Ma l’sos planetario diventa merce prelibata quando lo scandaletto di un senatore pornodivo troppo legato alla presidente fa precipitare Meryl Streep nei sondaggi. Va in scena, allora, un (avan)spettacolo di pura immagine, con la Nasa addetta a suonare pifferi e grancasse di impotenza sprecona. È nell’ordine del verosimile.
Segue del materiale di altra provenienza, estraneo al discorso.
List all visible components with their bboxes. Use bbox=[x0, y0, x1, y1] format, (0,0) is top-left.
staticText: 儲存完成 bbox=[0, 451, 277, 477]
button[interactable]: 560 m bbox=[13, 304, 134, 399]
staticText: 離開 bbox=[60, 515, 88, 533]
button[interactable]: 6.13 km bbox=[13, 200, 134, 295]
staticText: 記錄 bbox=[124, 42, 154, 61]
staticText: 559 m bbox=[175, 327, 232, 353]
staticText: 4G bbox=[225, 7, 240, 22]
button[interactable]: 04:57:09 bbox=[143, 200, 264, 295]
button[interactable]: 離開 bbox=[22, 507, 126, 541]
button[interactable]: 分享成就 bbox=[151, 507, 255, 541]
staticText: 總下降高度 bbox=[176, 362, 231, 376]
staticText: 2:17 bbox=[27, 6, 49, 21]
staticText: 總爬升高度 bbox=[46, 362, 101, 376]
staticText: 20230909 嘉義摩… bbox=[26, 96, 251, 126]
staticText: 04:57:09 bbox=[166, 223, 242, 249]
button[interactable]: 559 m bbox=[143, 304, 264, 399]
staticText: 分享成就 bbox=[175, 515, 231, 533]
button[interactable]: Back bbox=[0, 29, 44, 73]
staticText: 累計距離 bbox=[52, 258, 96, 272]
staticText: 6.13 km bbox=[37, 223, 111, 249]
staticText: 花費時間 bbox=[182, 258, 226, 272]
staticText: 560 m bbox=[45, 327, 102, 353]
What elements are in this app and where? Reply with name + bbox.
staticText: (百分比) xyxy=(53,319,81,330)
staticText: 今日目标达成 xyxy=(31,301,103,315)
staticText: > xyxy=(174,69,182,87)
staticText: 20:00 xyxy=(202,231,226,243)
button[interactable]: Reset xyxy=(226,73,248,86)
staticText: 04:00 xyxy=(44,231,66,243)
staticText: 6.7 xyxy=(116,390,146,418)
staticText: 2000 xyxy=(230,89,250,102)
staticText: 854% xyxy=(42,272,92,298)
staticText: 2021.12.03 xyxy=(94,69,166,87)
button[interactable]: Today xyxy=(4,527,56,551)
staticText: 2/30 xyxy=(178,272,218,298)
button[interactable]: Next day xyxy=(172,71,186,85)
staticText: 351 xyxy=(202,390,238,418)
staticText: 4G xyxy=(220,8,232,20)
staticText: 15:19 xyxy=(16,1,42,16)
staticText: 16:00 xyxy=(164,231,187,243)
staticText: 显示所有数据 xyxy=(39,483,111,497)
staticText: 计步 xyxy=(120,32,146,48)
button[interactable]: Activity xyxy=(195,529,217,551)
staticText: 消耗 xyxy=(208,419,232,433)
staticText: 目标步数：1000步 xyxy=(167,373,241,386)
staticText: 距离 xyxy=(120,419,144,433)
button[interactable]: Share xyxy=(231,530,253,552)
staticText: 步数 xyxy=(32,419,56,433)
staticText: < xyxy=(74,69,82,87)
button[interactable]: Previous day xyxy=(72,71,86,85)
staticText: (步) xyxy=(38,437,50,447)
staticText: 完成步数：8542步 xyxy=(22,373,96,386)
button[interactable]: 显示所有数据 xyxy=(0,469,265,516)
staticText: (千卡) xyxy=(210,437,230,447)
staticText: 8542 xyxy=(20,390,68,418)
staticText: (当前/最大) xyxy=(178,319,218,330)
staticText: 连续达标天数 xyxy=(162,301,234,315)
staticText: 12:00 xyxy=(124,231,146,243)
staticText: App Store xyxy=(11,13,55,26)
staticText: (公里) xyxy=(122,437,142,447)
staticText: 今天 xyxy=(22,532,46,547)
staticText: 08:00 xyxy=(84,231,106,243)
Non importa se l’esercito di missili approntato in corsa avrà l’effetto di un pugno di mortaretti sotto un carro armato: l’importante è scovare un eroe da mettere a capo della missione. Il veterano infrollito Ron Perlman si adatta a replicare – a favore di pubblico – il sacrificio patriottico che troppe catastrofi scongiurate nella finzione hanno fatto venire a noia. E neanche al microfono di Cape Canaveral, per l’ultimo addio, ha diritto a parole sue: gli mettono in bocca battute rubate a Salvate il soldato Ryan.
Satira sociale
È a questo punto che questo film di lunghezza abnorme – ma così inquietante da non riservare un secondo di tedio – fa un triplo salto mortale. La satira politica diventa sociale ed economica. È il capitale, Das Kapital, a decidere i nostri destini, nella persona del carismatico tycoon dell’impero tecnologico denominato Bash, sigla fittizia intercambiabile con tutte quelle che governano il pianeta reale. Il Mark Rylance di Don’t Look Up è un mix di Steve Jobs, Mark Zuckerberg e Elon Musk: carismatico, celestiale, filantropico ma soprattutto finanziatore livello platino della campagna presidenziale. Sa tutto di tutti, perfino come morirai.
È lui a scoprire che la cometa fatale è una miniera inestimabile di materiali per componenti. Contrordine: l’amministrazione si adegua, il nuovo diktat è il negazionismo di comodo, Don’t Look Up!, non guardare in alto, non è catastrofe, è provvidenza divina. Contro i partigiani della scienza (Look Up!), i negazionisti del popolo invadono i social. La cometa porta posti di lavoro: gli spot tengono banco sui media, lo scienziato Di Caprio si è convertito a testimonial del marchio, è un sex symbol da copertine, si porta a letto Cate Blanchett che per eccitarsi lo implora: «Dimmi che il mondo finirà!»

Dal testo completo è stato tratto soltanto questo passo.